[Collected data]
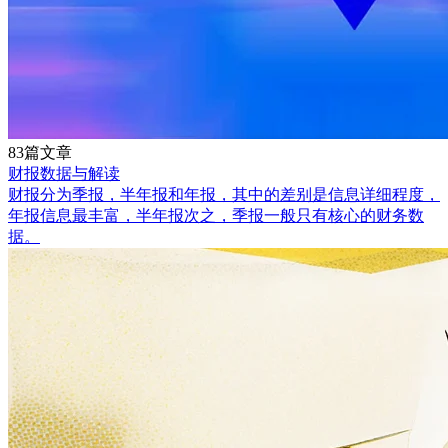
83篇文章
财报数据与解读
财报分为季报，半年报和年报，其中的差别是信息详细程度，
年报信息最丰富，半年报次之，季报一般只有核心的财务数
据。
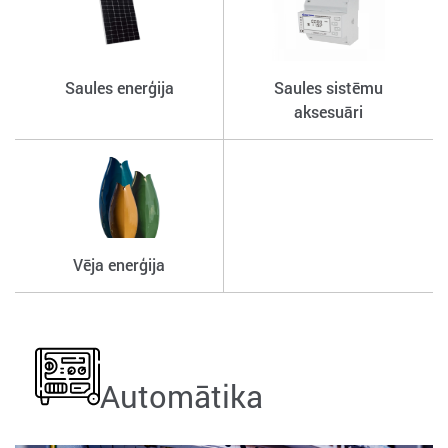
Saules enerģija
Saules sistēmu
aksesuāri
Vēja enerģija
Automātika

■ What is required: Could you give all of the data again exactly as written, omitting any pictures?

■ Your response:
83篇文章
财报数据与解读
财报分为季报，半年报和年报，其中的差别是信息详细程度，
年报信息最丰富，半年报次之，季报一般只有核心的财务数
据。
Saules enerģija
Saules sistēmu
aksesuāri
Vēja enerģija
Automātika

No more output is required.